The Belt and Road Initiative (BRI) was presented by Chinese President Xi Jinping in 2013. The initiative features a connectivity of systems and mechanisms, which aim to construct a unified large market and make full use of both, international and domestic markets through exchange and integration. The BRI also aims to enhance mutual understanding and trust among member nations along the route, culminating in an innovative pattern of capital inflows, talent and technology pools.
Most people believe the BRI is mainly about investment from China to member nations particularly for infrastructure. The initiative also includes support for research activities between China and countries along the Belt and Road route. In Malaysia, a considerable number of universities have been involved in such collaborations. For example, there are about 20 universities, which have provided BRI research topics for master projects. In 2018, China Intercontinental Center, Global China Center, Chinalinks, NIIT Academy, Yaojie Group and StudyGoChina held a Belt and Road International University Exchange Conference and researchers from 10 Chinese universities participated.
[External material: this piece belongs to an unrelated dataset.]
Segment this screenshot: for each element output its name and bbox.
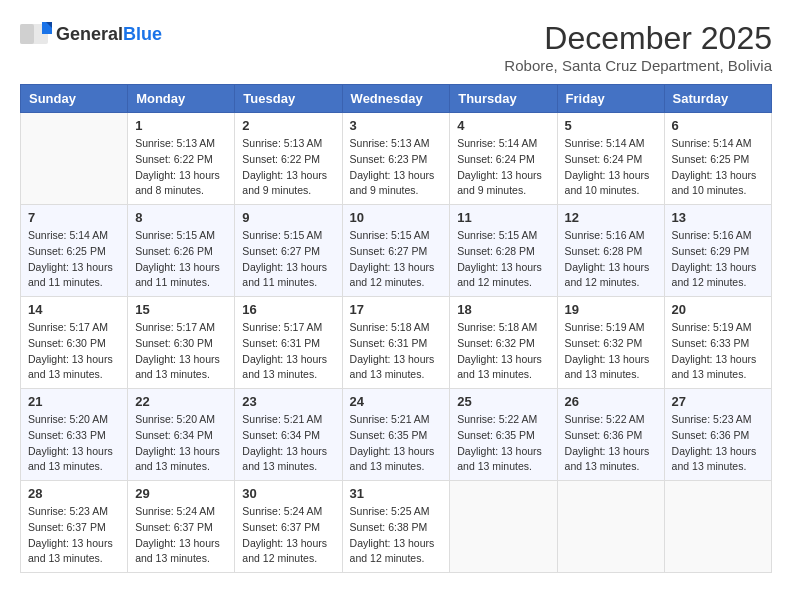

Recently, experts and scholars from the University of Nottingham Malaysia, Crops For the Future (CFF), Monash University Malaysia, Xiamen University, Newcastle University in Singapore and Harbin Institute of Technology (China) set up the Belt and Road Intelligence Research Exchange Institute. They were invited to visit the Embassy of the People’s Republic of China in Malaysia in February, and received information on how to apply for BRI related funding. Cao Jian Ru and Wang Shuang, officials from the Embassy expressed the Chinese government’s full support for such collaborations.
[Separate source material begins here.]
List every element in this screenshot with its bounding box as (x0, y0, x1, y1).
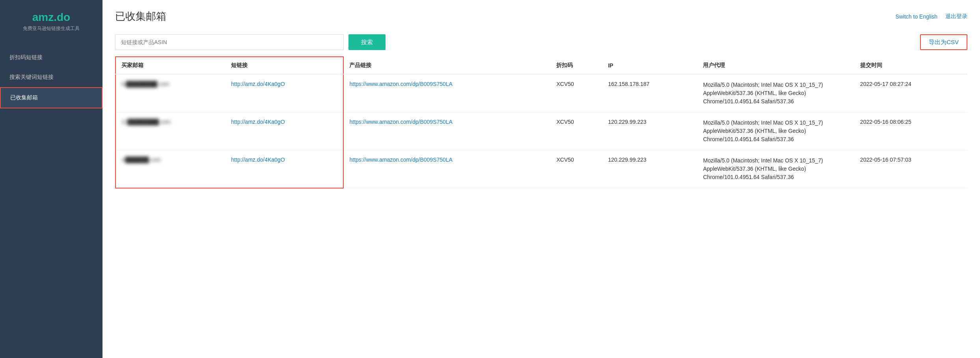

According to the Chinese government's 2018 plan, there will a special BRI program for scientific and technological exchange between China and BRI member nations. The Chinese government hopes that within three to five years, the number of exchange researchers should reach more than 150,000 and the number of foreign young scientists invited to work in China should be more than 5,000. It also aims to have broad consensus with countries along the Belt and Road route to deepen scientific and technological cooperation and innovation-driven development.
In fact, the implementation of such cooperative plans with key countries already started in 2017 and some countries have already signed memorandums of cooperation or agreements. Another focus of this plan will be the establishment of an International Science and Technology Collaboration Platform, which will provide funding support for knowledge exchange, a joint research lab, technology transfer and Technology Park collaboration. The plan also encourages Chinese enterprises to set up a number of research and development (R&D) centres overseas and to conduct research collaboration/projects with countries along the route.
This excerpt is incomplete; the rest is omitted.